Margi Hoffmann

    I cried in yoga on Saturday morning. There I was, head resting on my hands in child’s pose, as our teacher read to us. “What if you are right where you need to be?  What if you are divine? What if every atom that makes up your body is perfect? What if you are right exactly, here and now, just where you need to be.” As I listened to her voice the tears started to flow. 
    A little over two years ago, my husband and I decided that we were ready to have a baby. After years and years of trying not to have a baby, we made jokes about pulling the goalie and expected child to drop into our now-willing hands. I bought books and actually read them. I changed my diet (a little). I had to sit on my hands to not buy baby clothes because we weren't actually pregnant yet, but I started to see little, mini Vans and jumpers just waiting to fly off the shelves. I would walk along, wistful and dreaming. I could see his or her tiny little fingers curled around my pointer finger as we sat on the couch together to stare lovingly into each other's eyes. 
    We got pregnant on our second try.  My husband counseled me to be patient, to intelligently wait until after the first trimester to start telling anyone, ever my loving protector. Our protector. The same day that my sister, who was also pregnant at the time, and I took our in utero babies to their first national park together, I started to bleed. At first I wasn't worried because I had bled before. But then the pain of passing a beating heart out through my body hit me. All I could do was breathe through the contractions, curl in on myself, my husband’s gentle and loving hand on my back, and sob. Just thinking about it makes my lower lip quiver. I saw the vision of a little girl, all blond curls and deep blue eyes, and I told her, “I will hold your hand as you leave my body. I am here for you.  Everything is going to be ok. You will always be with us no matter what.” It became a mantra as I felt the excruciating physical and emotional process of letting go. I will hold your hand as you leave my body.  I am here for you. Everything is going to be ok. You will always be with us no matter what. I could feel my nails return to their pre-pregnancy flimsiness. My gut went away. The estrogen returned. Day 1 of my cycle. I will hold your hand as you leave my body. For the first time in my life all I wanted was to get my gut back.
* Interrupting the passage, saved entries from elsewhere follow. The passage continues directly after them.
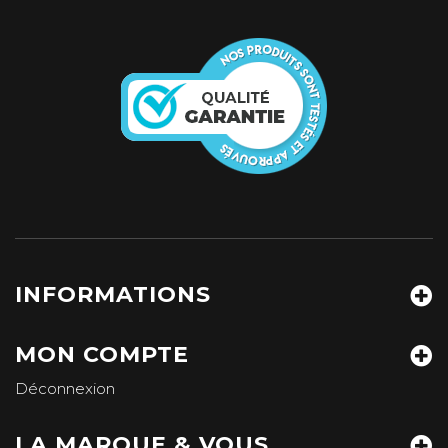
INFORMATIONS
MON COMPTE
Déconnexion
LA MARQUE & VOUS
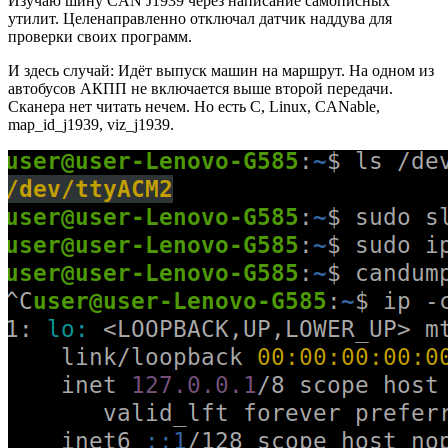
Изучаю шину CAN J1939 через написание самописных
утилит. Целенаправленно отключал датчик наддува для
проверки своих программ.
И здесь случай: Идёт выпуск машин на маршрут. На одном из
автобусов АКПП не включается выше второй передачи.
Сканера нет читать нечем. Но есть C, Linux, CANable,
map_id_j1939, viz_j1939.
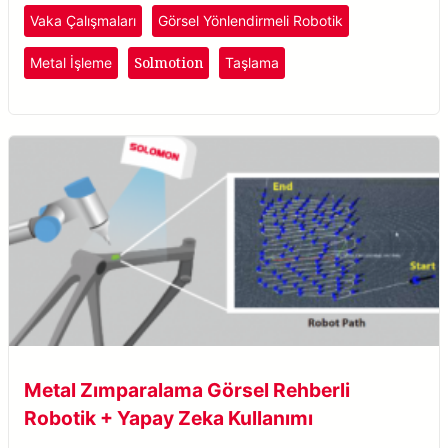
otomatikleştirerek verimliliği ve tedariki artırır.
Vaka Çalışmaları
Görsel Yönlendirmeli Robotik
Solmotion
Metal İşleme
Taşlama
Metal Zımparalama Görsel Rehberli
Robotik + Yapay Zeka Kullanımı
    The doctor confirmed what the ultrasound tech had already told me. There was no little beating heart in my womb. “Don't worry,” she said. “Your body knows how to get pregnant. I am sure that I'll see you back here in three months or so. Please take good care of yourself.” Friends would repeat this to me, too. I really wanted to believe them but I was terrified. I built up a wall around me in an effort to protect myself. Yes, I really want a baby. And, I need to prepare for what life will look life if that isn't in the cards for me. Who will I be without the experience of those little fingers curling around mine, those nights around a campfire without my too-smart teenager to call me on my bullshit. What would I birth? Who would call me mother?
    Next month, my husband and I will start IUI. The tears that flowed from my eyes on Saturday, dropping onto my mat, were tears of grief. Grief for the need to say goodbye to an old self who thought that if I just tried harder, or was more, that I could change things around to be exactly as I want them to be. Grief for the child who passed through me that day and who is forever laid to rest peacefully in the center of my heart. Grief for facing that which needed to die. Yet in that grief, the tears that flowed from my eyes were straight from the gut of radical acceptance. Radical acceptance for where I am, for who I am, for the fact that no matter what I am divine. Radical acceptance for the fact that in this life I am sometimes terrified that I don't know where to go, that there is nothing I can physically do to change the situation. For the fact that, given this, I rise. Yes. I rise. I am woman. I am warrior. I have been here before. My body knows what to do. 
    In the last moments of class, as I surrendered on the floor, a song piped through the speakers. “You can dance in a hurricane. But only if you are standing in the eye.” As the storm ripped through my body, as the rain of tears fell, as the wanting winds rage, I knew – I felt – that I was right where I needed to be simply because I was there. This is the eye of my storm. What is yours?